Currently, the official website of the REvil group along with its chat and payment gateways are offline.
A few days ago, we saw how the REvil group, believed to be located in Russia conducted one of the largest cyberattacks against Kaseya, a software company located in the U.S.
The group demanded a record-breaking $70 million with more than 1500 businesses being impacted. All of this was sure to attract the attention of the White House and it really did.
The U.S President, Joe Biden issued a statement warning Russian President Vladimir Putin to take action against the attackers with no clear indications on what would follow otherwise. In his words,
“I made it very clear to him that the United States expects when a ransomware operation is coming from his soil even though it’s not sponsored by the state, we expect them to act if we give them enough information to act on who that is.”
However, it seems that the warnings have worked since just yesterday, it has been found out that all instances of the REvil group’s presence on the web have been taken offline.
These include multiple websites both on the dark web (as shown above) and surface web comprising a website named decoder.re, chat, payment windows, and all other websites believed to be run by them.
Furthermore, as shown below, the group was also banned from a Russian cybercriminal forum named XSS:
In light of previous incidents, the forum bans users when it suspects that they may have fallen under police control.

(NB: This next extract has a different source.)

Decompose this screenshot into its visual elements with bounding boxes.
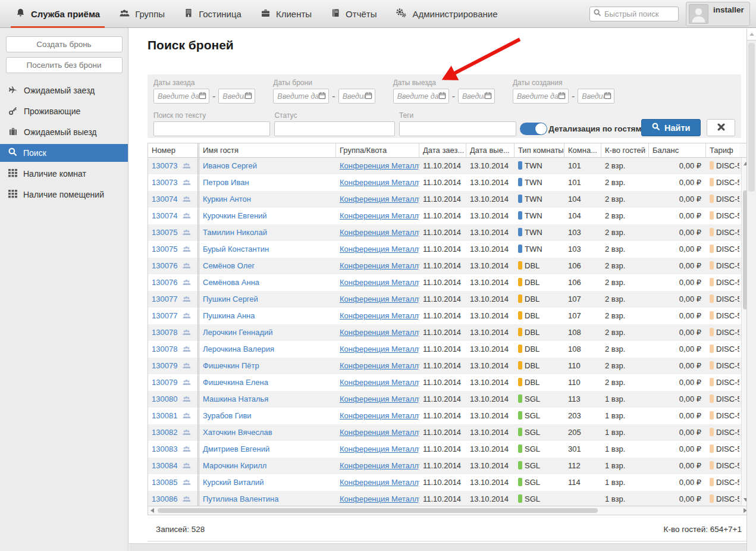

This is very similar to how things went for the DarkSide group where their infrastructure too was taken offline following an attack on a US pipeline.
It’s not clear though if this is the work of the Russian government or if the group themselves have chosen to suddenly go offline. To make matters more ambiguous, Dmitry Peskov, the press secretary of Putin has stated that he was not aware of the outage and therefore did not comment as reported by Bloomberg.
To conclude, we are yet to know if the Russian government will take responsibility for the take-down. Although that may be conciliatory for both governments, it will cement the fact that Russia has been for long allowing cybercriminals to operate under its jurisdiction while looking the other way.
This isn’t true only for them, other countries including the USA are well known to engage in state-sponsored attacks and allowing criminals to continue operating under them as well. Nevertheless, in the future, it is also possible that the REvil group re-brands and comes back under another name.